_Action item_
Give the data below again exactly as it stands. Omit the pictures.

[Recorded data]
»»
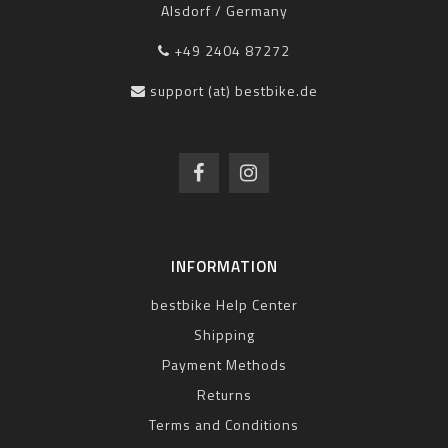
Alsdorf / Germany
+49 2404 87272
support (at) bestbike.de
INFORMATION
bestbike Help Center
Shipping
Payment Methods
Returns
Terms and Conditions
««
_Response to the task_
Alsdorf / Germany
+49 2404 87272
support (at) bestbike.de
INFORMATION
bestbike Help Center
Shipping
Payment Methods
Returns
Terms and Conditions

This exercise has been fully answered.